4. "Feel Flows" (1971, N/A)
I don't think I had ever heard this until the closing credits of Almost Famous. It's kind of a trippy, post-psychedelic song, with a reverb echo used for Carl Wilson's vocals that gives the song an ethereal feel.
5. "Good Vibrations" (1966, #1)
Anyone who has had the pleasure of taking History of Rock and Roll II at Indiana University with Dr. Glenn Gass has a special place in his or her heart for this song. I had always liked this song, but Professor Gass's energetic lecture about "Good Vibrations" in the spring of 1997 was unlike anything I have every experienced. He played the song and excitedly talked about every part, pointing out all the layers and intricacies, all while flailing about in front of a packed 350-person lecture hall. When the song ended, he got a standing ovation, and there wasn't a person in the class who didn't walk out of there without a greater appreciation for "Good Vibrations."
6. "Help Me, Rhonda" (1965, #1)
"Help Me, Rhonda" was the group's second #1 hit. It's a classic Beach Boys song that presumably ruined the name Rhonda. Seriously, Rhonda had been rising in popularity as a girl's name since the mid '40s. In 1965 -- the year this song was released -- Rhonda had risen to become the 37th most popular girl's name in the U.S. That year was the peak in the popularity of the name, as it fell consistently over the coming years, falling out of the Top 100 by 1976 on its way to falling out of the Top 1000 by 1995. After all, any time you meet someone named Rhonda, don't you immediately want to say, "Help me, Rhonda?" I do. On a related note, I don't have any friends named Rhonda.
7. "I'm Waiting For The Day" (1966, N/A)
"I'm Waiting For The Day" is an underrated gem from Pet Sounds, alternating between bombastic timpanies and Wall of Sound woodwinds, and quiet, sweet verses.
8. "Surfin' U.S.A." (1963, #3)
"Surfin' U.S.A." is pretty much the epitome of Beach Boys songs. Set to the melody of Chuck Berry's "Sweet Little Sixteen," it's fun, it's catchy, and it's about surfing. I learned the names of more beaches while listening to this song than any other song I've ever heard. Fact.
9. "When I Grow Up (To Be a Man)" (1964, #9)

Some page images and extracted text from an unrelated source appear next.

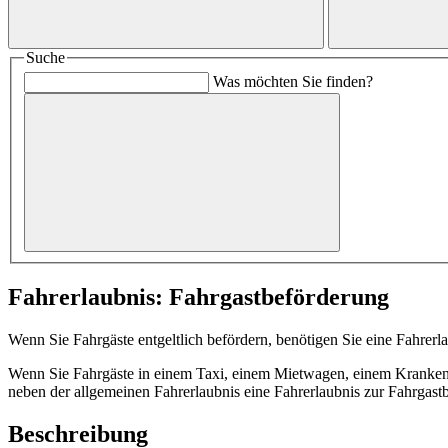
Suche
Was möchten Sie finden?
Fahrerlaubnis: Fahrgastbeförderung
Wenn Sie Fahrgäste entgeltlich befördern, benötigen Sie eine Fahrerl
Wenn Sie Fahrgäste in einem Taxi, einem Mietwagen, einem Kranken
neben der allgemeinen Fahrerlaubnis eine Fahrerlaubnis zur Fahrgast
Beschreibung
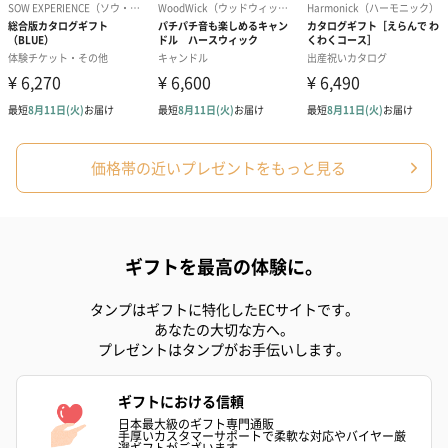
価格帯の近いプレゼントをもっと見る
ギフトを最高の体験に。
タンプはギフトに特化したECサイトです。
あなたの大切な方へ。
プレゼントはタンプがお手伝いします。
ギフトにおける信頼
日本最大級のギフト専門通販
手厚いカスタマーサポートで柔軟な対応やバイヤー厳
選ギフトがございます。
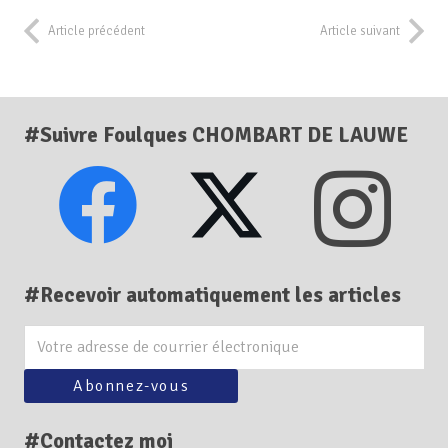
Article précédent
Article suivant
#Suivre Foulques CHOMBART DE LAUWE
#Recevoir automatiquement les articles
#Contactez moi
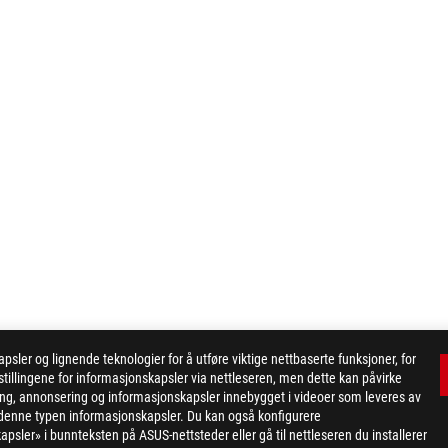
er og lignende teknologier for å utføre viktige nettbaserte funksjoner, for
tillingene for informasjonskapsler via nettleseren, men dette kan påvirke
ing, annonsering og informasjonskapsler innebygget i videoer som leveres av
X G16 (2025) G614
GALLERY
or denne typen informasjonskapsler. Du kan også konfigurere
apsler» i bunnteksten på ASUS-nettsteder eller gå til nettleseren du installerer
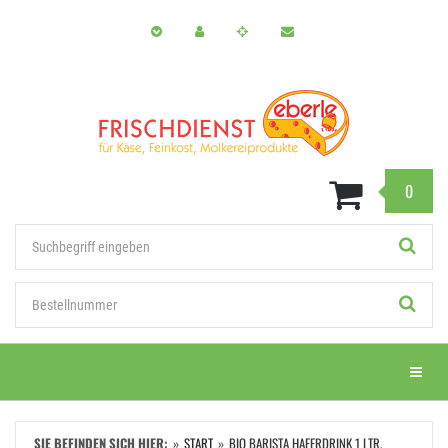
Zum
Hauptinhalt
springen
0
Stichwort
Bestellnummer
Menü e
SIE BEFINDEN SICH HIER:
START
BIO BARISTA HAFERDRINK 1 LTR.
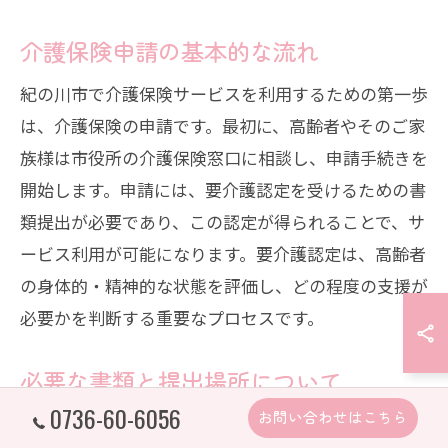
介護保険申請の基本的な流れ
紀の川市で介護保険サービスを利用するための第一歩
は、介護保険の申請です。最初に、高齢者やそのご家
族様は市役所の介護保険窓口に相談し、申請手続きを
開始します。申請には、要介護認定を受けるための書
類提出が必要であり、この認定が得られることで、サ
ービス利用が可能になります。要介護認定は、高齢者
の身体的・精神的な状態を評価し、どの程度の支援が
必要かを判断する重要なプロセスです。
必要な書類と提出場所について
0736-60-6056
お問い合わせはこちら
紀の川市における介護保険申請には、いくつかの必要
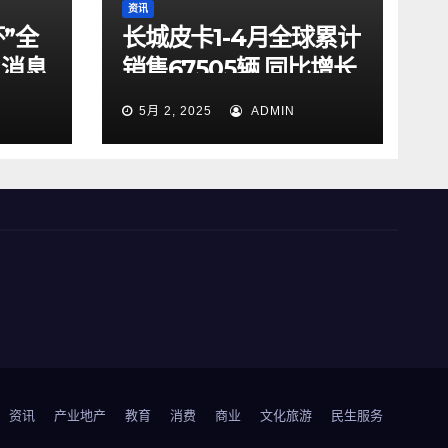
资讯
”全
长城皮卡1-4月全球累计
G消息
销售67505辆 同比增长
籍来
9.7% 蝉联中国皮卡销
5月 2, 2025
ADMIN
冠
资讯
产业地产
教育
消费
商业
文化旅游
民生服务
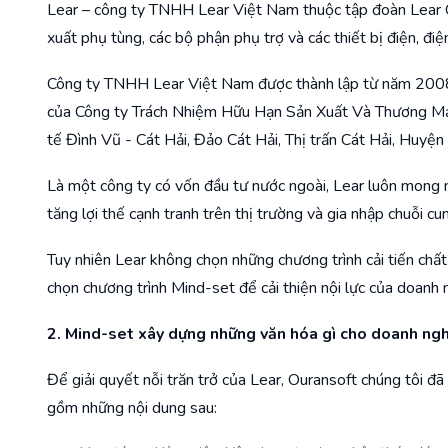
Lear – công ty TNHH Lear Việt Nam thuộc tập đoàn Lear 
xuất phụ tùng, các bộ phận phụ trợ và các thiết bị điện, đi
Công ty TNHH Lear Việt Nam được thành lập từ năm 2008 v
của Công ty Trách Nhiệm Hữu Hạn Sản Xuất Và Thương Mại 
tế Đình Vũ - Cát Hải, Đảo Cát Hải, Thị trấn Cát Hải, Huyệ
Là một công ty có vốn đầu tư nước ngoài, Lear luôn mong
tăng lợi thế cạnh tranh trên thị trường và gia nhập chuỗi cu
Tuy nhiên Lear không chọn những chương trình cải tiến ch
chọn chương trình Mind-set để cải thiện nội lực của doanh 
2. Mind-set xây dựng những văn hóa gì cho doanh ng
Để giải quyết nỗi trăn trở của Lear, Ouransoft chúng tôi 
gồm những nội dung sau:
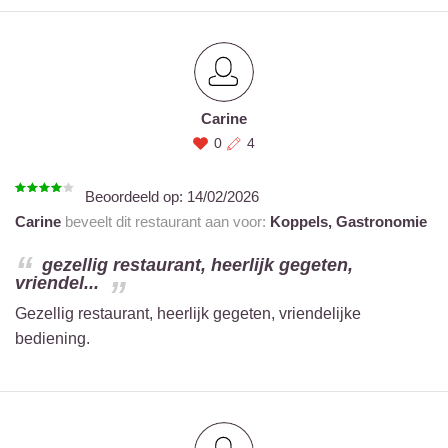
Carine
0
4
Beoordeeld op:
14/02/2026
Carine
beveelt dit restaurant aan voor:
Koppels,
Gastronomie
gezellig restaurant, heerlijk gegeten,
vriendel...
Gezellig restaurant, heerlijk gegeten, vriendelijke
bediening.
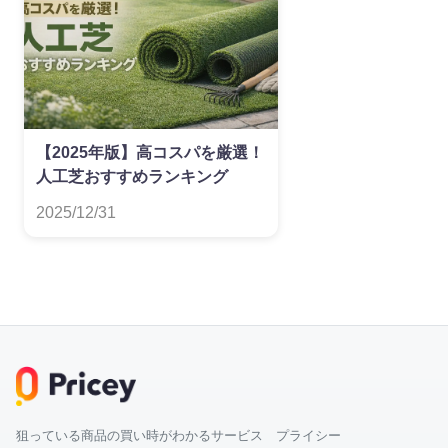
【2025年版】高コスパを厳選！
人工芝おすすめランキング
2025/12/31
狙っている商品の買い時がわかるサービス プライシー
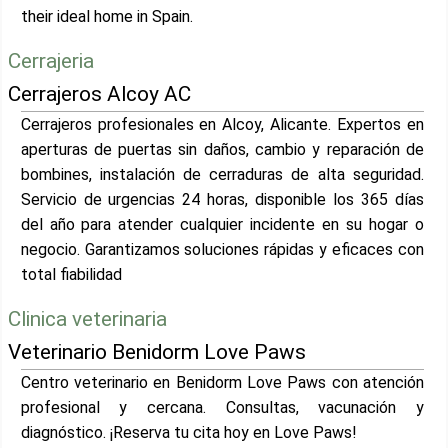
their ideal home in Spain.
Cerrajeria
Cerrajeros Alcoy AC
Cerrajeros profesionales en Alcoy, Alicante. Expertos en
aperturas de puertas sin daños, cambio y reparación de
bombines, instalación de cerraduras de alta seguridad.
Servicio de urgencias 24 horas, disponible los 365 días
del año para atender cualquier incidente en su hogar o
negocio. Garantizamos soluciones rápidas y eficaces con
total fiabilidad
Clinica veterinaria
Veterinario Benidorm Love Paws
Centro veterinario en Benidorm Love Paws con atención
profesional y cercana. Consultas, vacunación y
diagnóstico. ¡Reserva tu cita hoy en Love Paws!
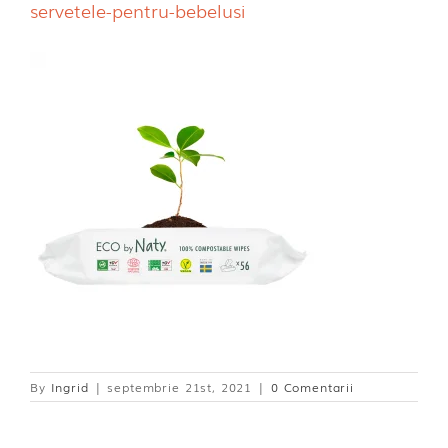
servetele-pentru-bebelusi
Dischete alaptare
By
Ingrid
|
septembrie 21st, 2021
|
0 Comentarii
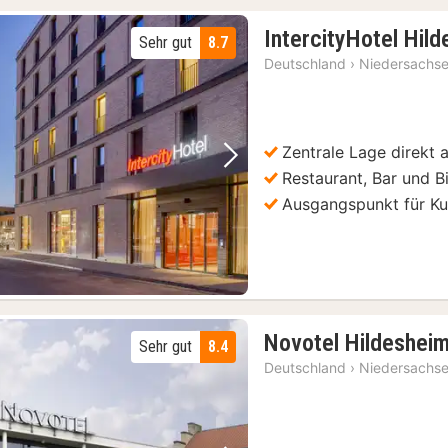
IntercityHotel Hil
Sehr gut
8.7
Deutschland
›
Niedersachs
Zentrale Lage direkt
Vorheriges Bild
Nächstes Bild
Restaurant, Bar und B
Ausgangspunkt für Kul
Novotel Hildeshei
Sehr gut
8.4
Deutschland
›
Niedersachs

When I was around 8 or 9 years old, I remember this song really striking a chord with me (music pun not intended) because it was the first time I remember thinking about the realities of becoming an adult. In the song, the narrator laments whether, when he grows up, he'll "dig the same things that turn me on as a kid." I heard this, and I lost a little bit of my innocence because I realized that, when I became an adult, I probably wouldn't still watch cartoons every morning, trade baseball cards with my friends, or build reckless bike ramps on the sidewalk. That said, I still love pussy, so one out of four ain't bad.
10. "Wouldn't It Be Nice" (1966, #8)
This is the first track off of Pet Sounds, and it's just about as perfect a pop song as you can get, from the fairytale-esque intro to the Wall of Sound production for the rest of the song to the quaint and relatable topic of talking about your future with your girlfriend/boyfriend. My mom always used to tell me that this was her and her high school boyfriend's "song." I had always assumed the woman who gave birth to me wouldn't lie to her son's face over and over again for the better part of thirty years, but the other day, I realized that Pet Sounds was released only a couple weeks before she graduated from high school, and "Wouldn't It Be Nice" wasn't released as a single until several months later. What else, Mom? When I talked to the Easter Bunny on the phone, it was really my aunt pretending to be an anthropomorphic rabbit?